CS 143 / Project 2 / Local Feature Matching

Overview

For project 2, I was tasked with creating a program which would generate SIFT-like features from images and then match those features to features in other similar images. The basic pipeline for this project was to gather interest points from two images, create features from those interest points, and then to match the features from those two images. This pipeline can be built in a number of different ways and also allows for many free parameters. I found that adding just a few lines of code, and making seemingly small changes to free parameters resulted in the matching accuracy of my algorithm more than doubling. Over the course of three days of incrementally improving my alogrithm I managed to go from less than 20% accuracy amoung my top 100 most confident matches to 71% accuracy.

Top 100 and Top 300 Most Confident Matches

The incremental improvements I made included the following:

  1. Not using a Gaussian weighting function which made pixels near an interest point make a greater contribution to image features resulted in a 1% decrease in accuracy on Notre Dame test images. Including this weighting function when testing on images of the Capitol Building resulted in what appeared to be a significant increase in feature matching accuracy. This may be due to more texture or noise surrounding the interest points in my image of the Capitol.
  2. Precomputing versions of images filtered with oriented sobel filters, as opposed to filtering image blocks before calculating gradients, resulted in a 15% increase in feature matching accuracy. This is likely due to image padding which occured when filtering the smaller image blocks.
  3. Raising the elements of each feature to a power less than 1 (effectively increasing contrast between gradients) resulted in a 2% increase in performance on the test images of Notre Dame.
  4. Adjusting the alpha parameter for my Harris Corner Detector resulted in a 3% increase in algorithmic performance.
  5. Taking the absolute value of gradients before summing their intensities for use in a histrogram resulted in a 6% increase in algorithmic performance

Issues

Programming a Harris Corner dectector proved to be the most algorithmically difficult portion of this assignment.. However, corner detection was actually relatively simple once I found the following formula: g(I^2x)g(I^2y)-[g(IxIy)]^2-alpha[g(I^2x)+g(I^2y)]^2. For me, the most difficult portion of this assignment was debugging and adjusting parameters. In particular, I spent a large number of hours hunting down what turned out to be two small and relatively simple problems.

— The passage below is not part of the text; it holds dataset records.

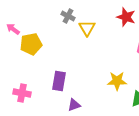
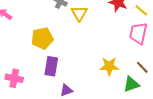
yellow pentagon: (31, 44) -> (42, 38), moved

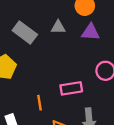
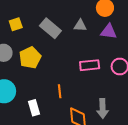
pink rectangle: (71, 88) -> (90, 65), moved

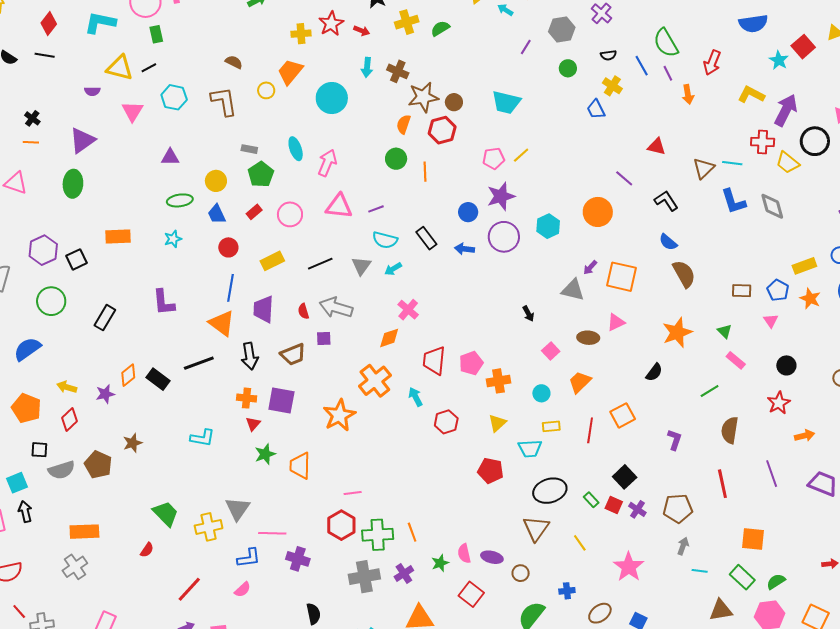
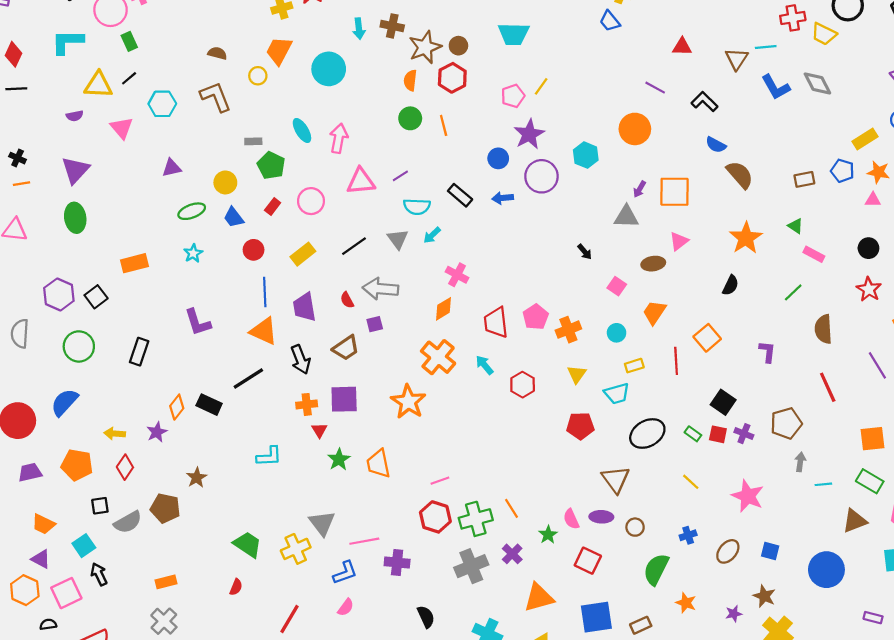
pink triangle: (771, 321) -> (873, 200), moved, turned -42
brown triangle: (536, 528) -> (616, 479), moved
orange rectangle: (84, 532) -> (166, 582), size x0.7

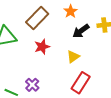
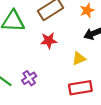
red rectangle: (81, 83) -> (80, 88), turned 35

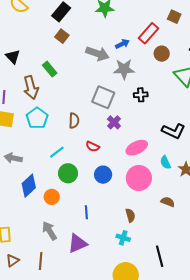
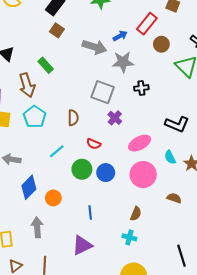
green circle: (68, 173) -> (82, 169), moved
brown semicircle: (130, 215) -> (136, 214), turned 40
gray arrow: (50, 231) -> (37, 227), moved, turned 30
black line: (160, 256) -> (182, 256), moved

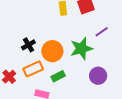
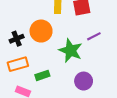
green star: (81, 49) -> (71, 51), turned 30
orange circle: (52, 51) -> (41, 31), moved

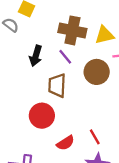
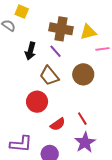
brown circle: (97, 72) -> (83, 74), moved
brown trapezoid: (57, 85) -> (49, 76), turned -40

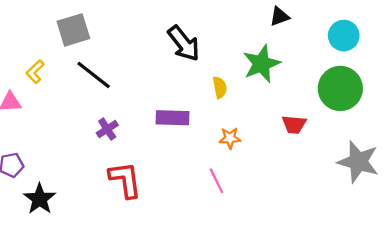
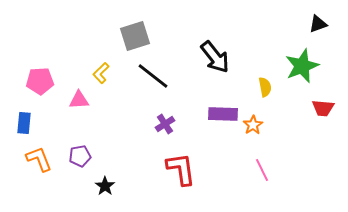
black arrow: (184, 43) -> (215, 57), moved
red trapezoid: (294, 125) -> (323, 108), moved
orange star: (230, 138) -> (253, 125), moved, turned -30
black star: (40, 199) -> (105, 186), size x0.7

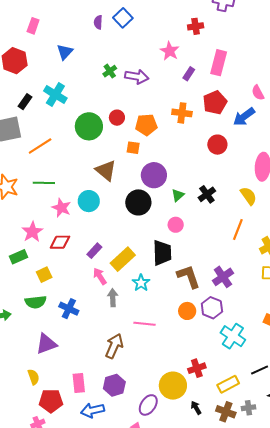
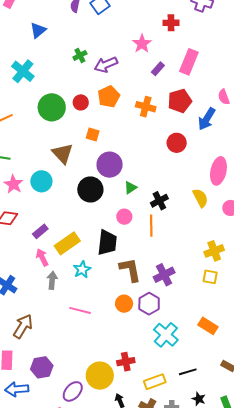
purple arrow: (137, 77) -> (106, 65), turned 140
blue arrow: (244, 117) -> (207, 119), turned -30
orange pentagon: (146, 125) -> (109, 97), moved, turned -30
black cross: (207, 194) -> (159, 201), moved
orange line: (238, 230) -> (151, 226), moved, turned -30
brown arrow: (114, 346) -> (23, 326), moved

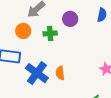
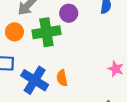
green cross: (50, 33) -> (46, 32), size x1.6

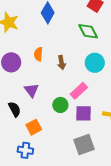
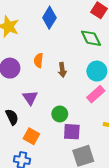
pink rectangle: (79, 91) -> (96, 94), moved
purple square: (84, 113) -> (72, 132), moved
orange square: (34, 127) -> (31, 136), turned -35

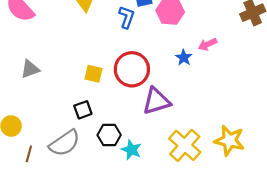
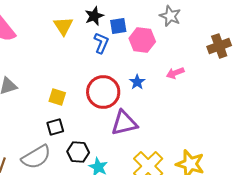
blue star: (184, 58) -> (137, 82), moved
yellow square: (94, 74) -> (57, 97), moved

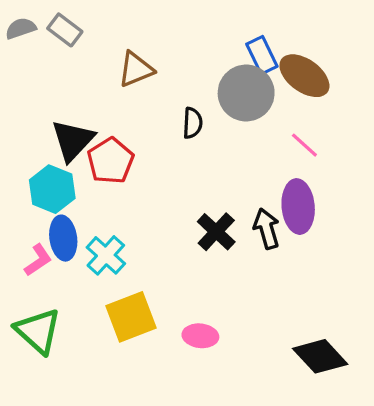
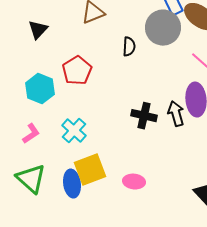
black triangle: (73, 140) -> (38, 30), moved, size x0.7
black cross: (216, 232) -> (144, 116), turned -30
blue ellipse: (63, 238) -> (72, 184), moved

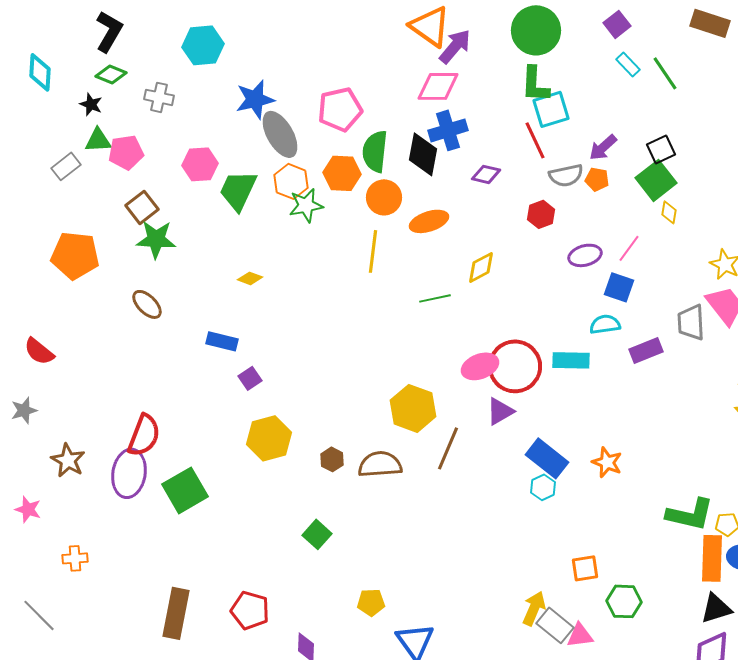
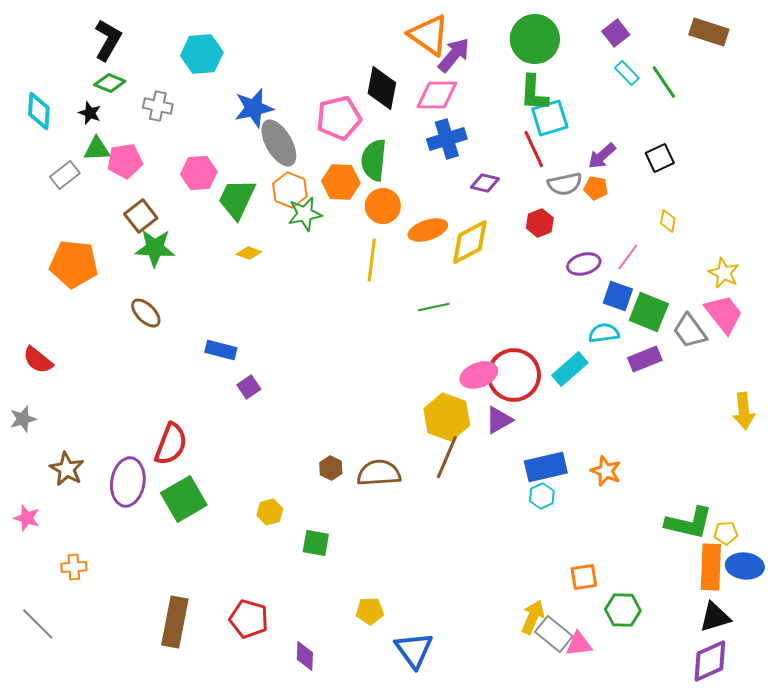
cyan diamond: (40, 72) -> (39, 111), moved
black diamond: (423, 154) -> (382, 88), moved
green square: (656, 180) -> (649, 312), moved, turned -30
yellow diamond: (481, 267) -> (470, 242), moved, size x1.4
yellow diamond: (250, 278) -> (249, 253), moved
gray trapezoid: (691, 322) -> (690, 331), turned -33
cyan rectangle: (571, 360) -> (570, 369), turned -42
yellow hexagon: (413, 408) -> (447, 417), moved
red semicircle: (144, 435) -> (171, 444), moved
yellow hexagon: (269, 438) -> (270, 512), moved, size x0.6
blue rectangle: (547, 458) -> (546, 467), turned -51
green square: (317, 534) -> (316, 543), turned -32

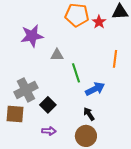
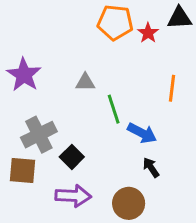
purple star: (32, 36) -> (24, 75), moved, turned -30
blue arrow: (95, 89) -> (142, 133), turned 54
black arrow: (89, 114) -> (151, 167), moved
purple arrow: (49, 131) -> (73, 196), size x1.6

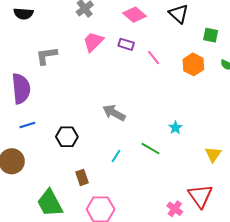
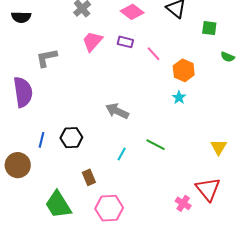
orange hexagon: (193, 64) -> (184, 70), moved
blue line: (27, 125) -> (41, 140), moved, turned -56
cyan star: (175, 128) -> (179, 97), moved

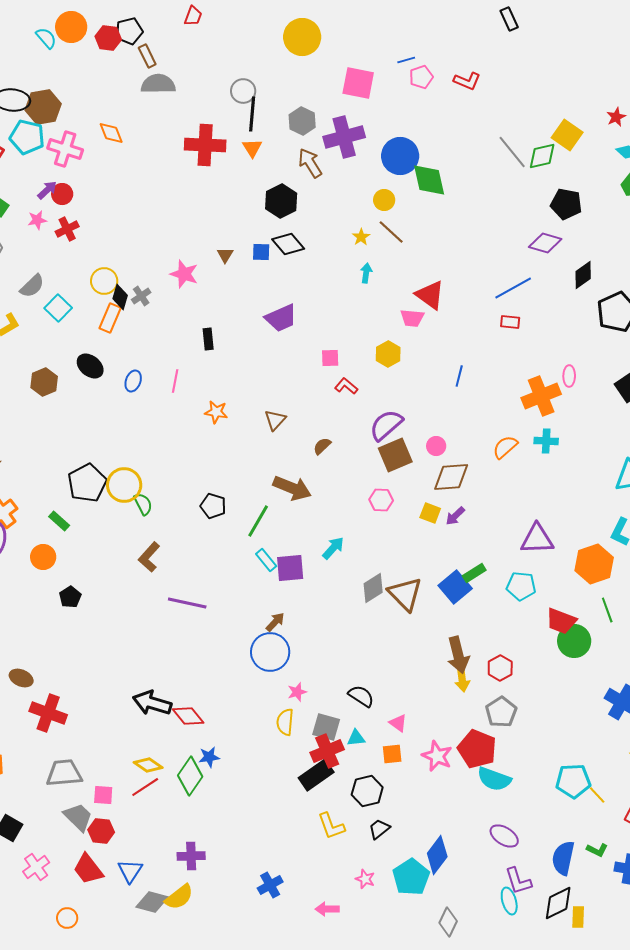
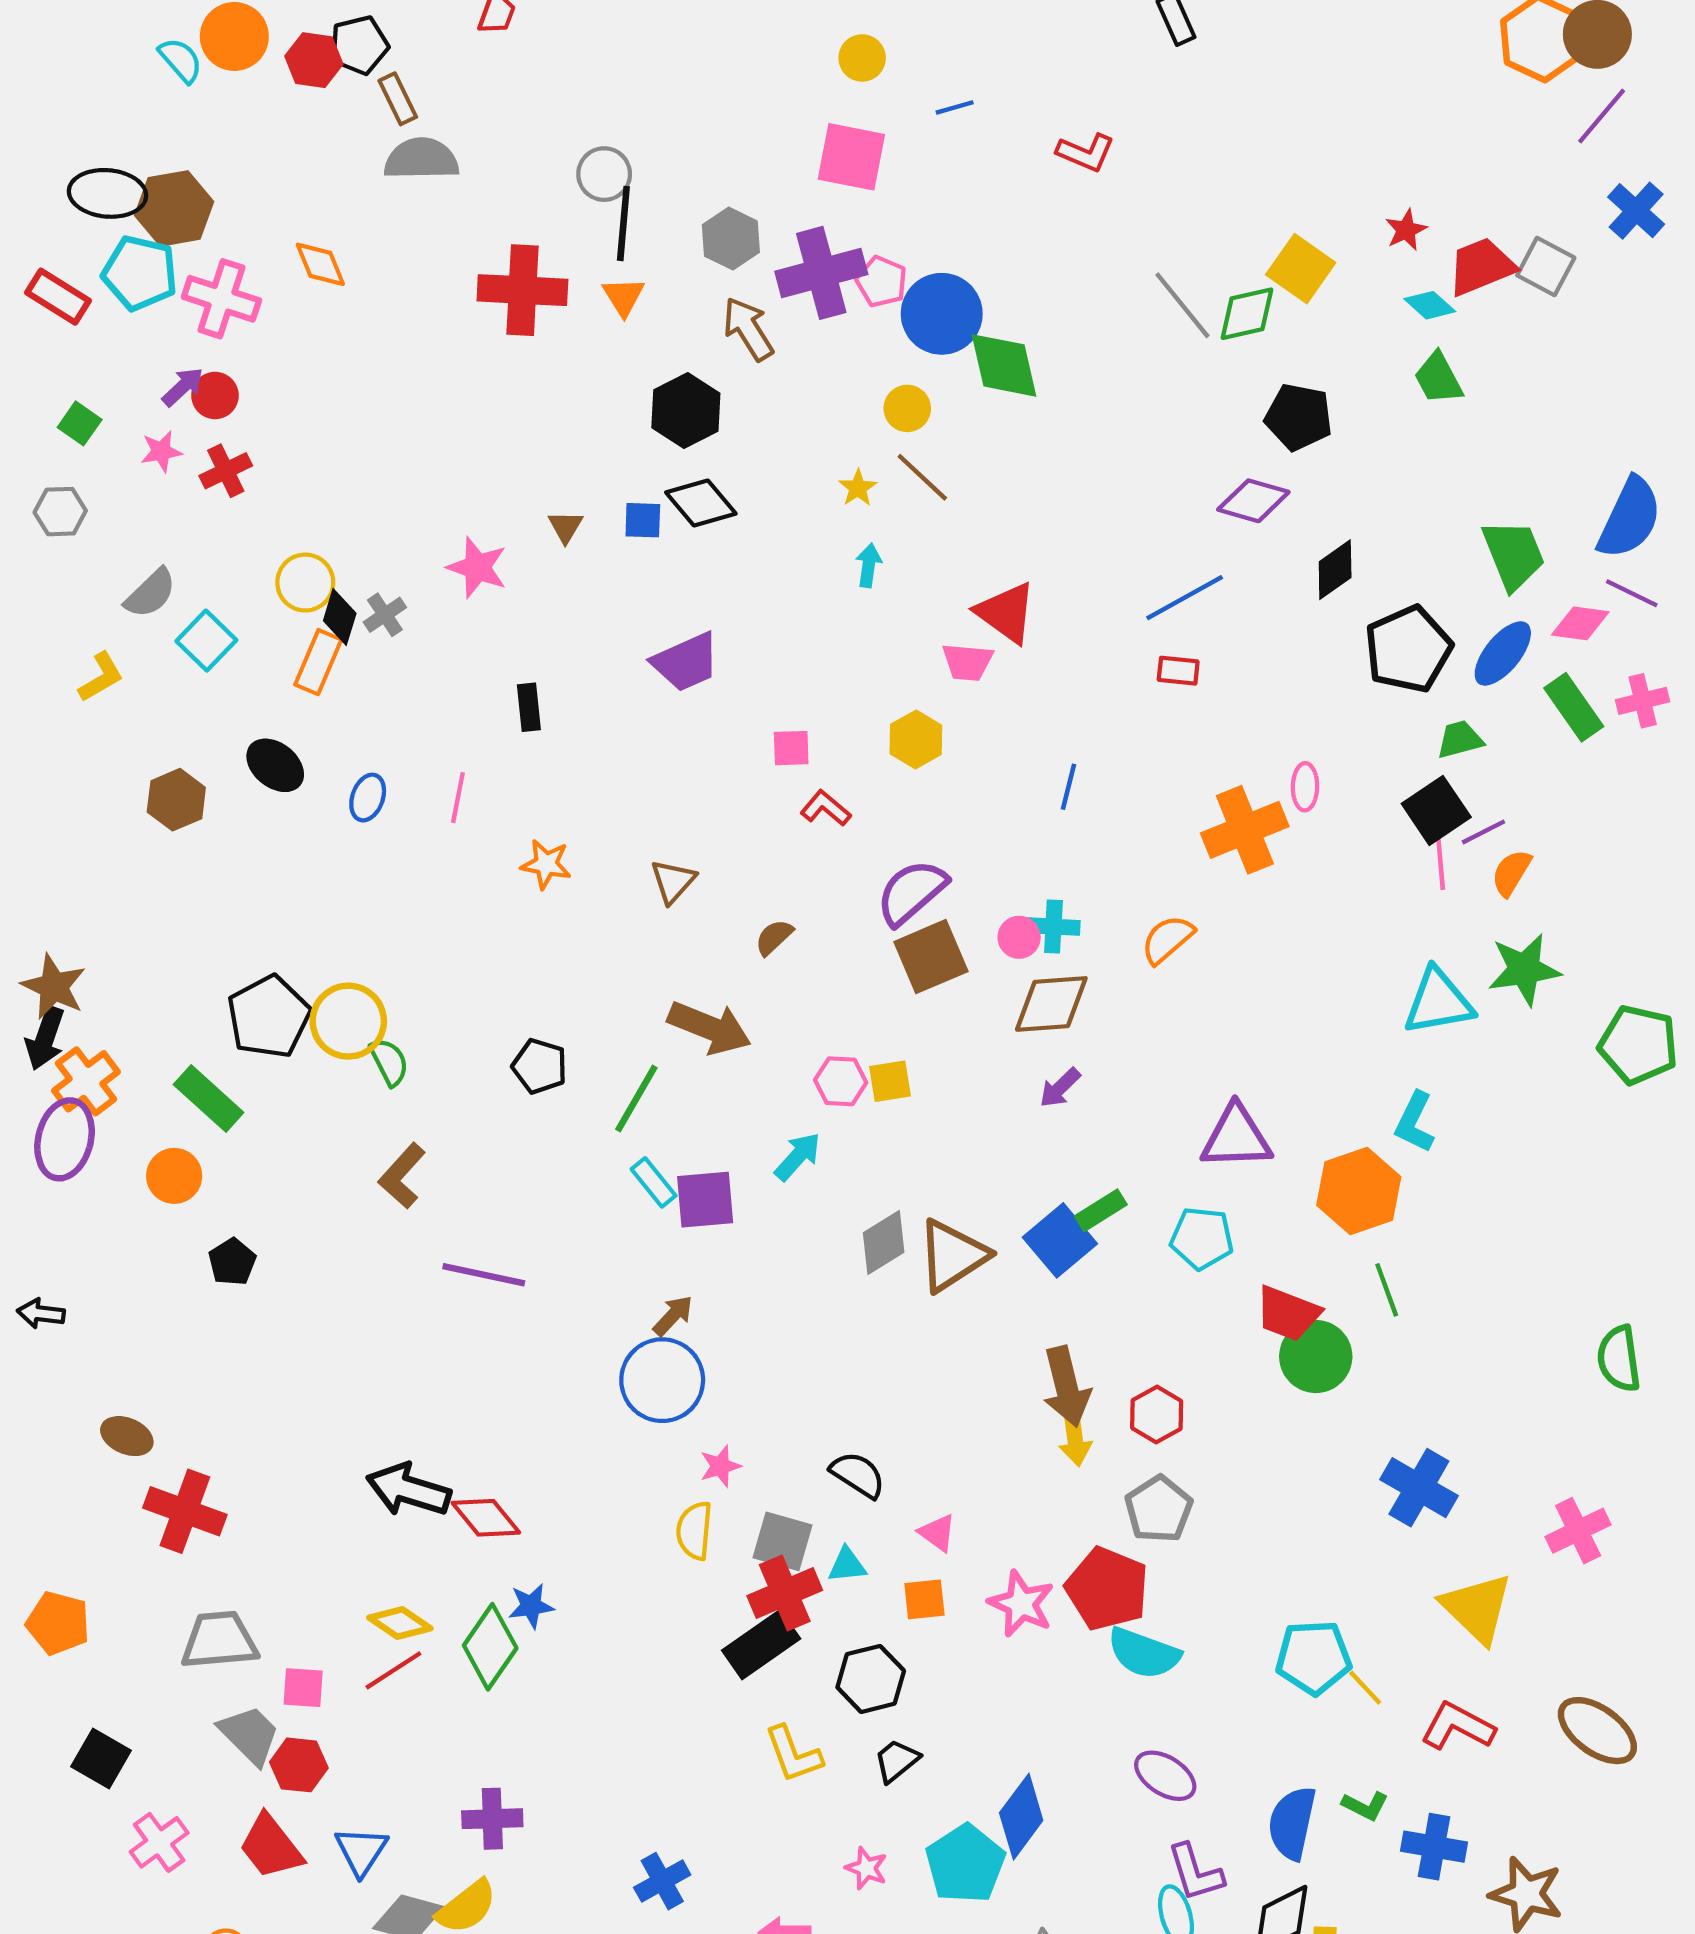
yellow circle: (302, 37) -> (862, 58), moved, size x0.6
pink pentagon: (421, 77) -> (881, 282), moved, turned -30
cyan cross: (546, 441) -> (1053, 927), moved
pink hexagon: (381, 500) -> (841, 1081), moved
yellow square: (430, 513) -> (890, 1081), moved, turned -30
green rectangle: (59, 521) -> (209, 1099), size x1.5
brown triangle: (405, 594) -> (952, 1255), turned 42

The first of those issues was that I was using a wide gaussian blur in order to preprocess my images before looking for interest points. This blurring resulted in a 40 percent decrease in the accuracy of my results. I've since determined that any amount of preprocessing blur, at least for my algorithm, results in a decrease in performance. I suspected that this might be due to the strength of the blur used when calculating image derivatives later in my interest point generation. However, after testing I determined that that was not the case.

The second bug which held me up was an even simpler issue. My points were being ordered from least confident to most confident, as opposed to the other way around. This meant that, when I visualized what I thought were my top 100 best matches, I was in fact visualizing my 100 worst matches.

Feature Detection Run On Alternate Images

Each of the following images demonstrates one the weaknesses of my feature matching algorithm.

My algorithm appears to actual perform somewhat reasonably on this image of the Capital Building. However, the algorithm clearly performs nowhere near as well as it does on the image of Notre Dame. Amoung other issues, differences in scale between the two pictures probably account for a significant portion of mis-matches.

This set of Eiffel Tower images shows even poorer performance than the first set. This demonstrates issues SIFT feature matching has with self-similarity.

This third set of images demonstrates the fact that SIFT features are incapable of capturing more abstract similarities, such as those between a giraffe and Miley Cyrus.